RECORDS FOR THIS TASK:
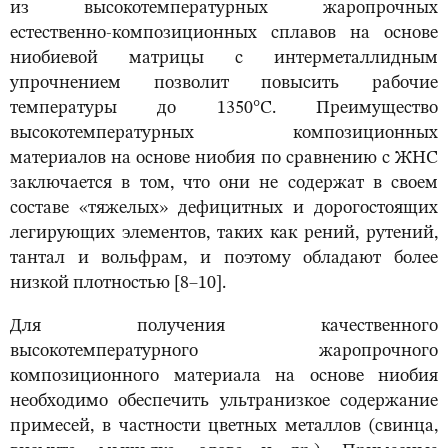
из высокотемпературных жаропрочных
естественно-композиционных сплавов на основе
ниобиевой матрицы с интерметаллидным
упрочнением позволит повысить рабочие
температуры до 1350°С. Преимущество
высокотемпературных композиционных
материалов на основе ниобия по сравнению с ЖНС
заключается в том, что они не содержат в своем
составе «тяжелых» дефицитных и дорогостоящих
легирующих элементов, таких как рений, рутений,
тантал и вольфрам, и поэтому обладают более
низкой плотностью [8–10].
Для получения качественного
высокотемпературного жаропрочного
композиционного материала на основе ниобия
необходимо обеспечить ультранизкое содержание
примесей, в частности цветных металлов (свинца,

TO DO: Once you reach the line that contains "композиционного материала на основе ниобия", print it and every line after it exactly as written, stopping at the last line of the records and adding nothing.

RESPONSE:
композиционного материала на основе ниобия
необходимо обеспечить ультранизкое содержание
примесей, в частности цветных металлов (свинца,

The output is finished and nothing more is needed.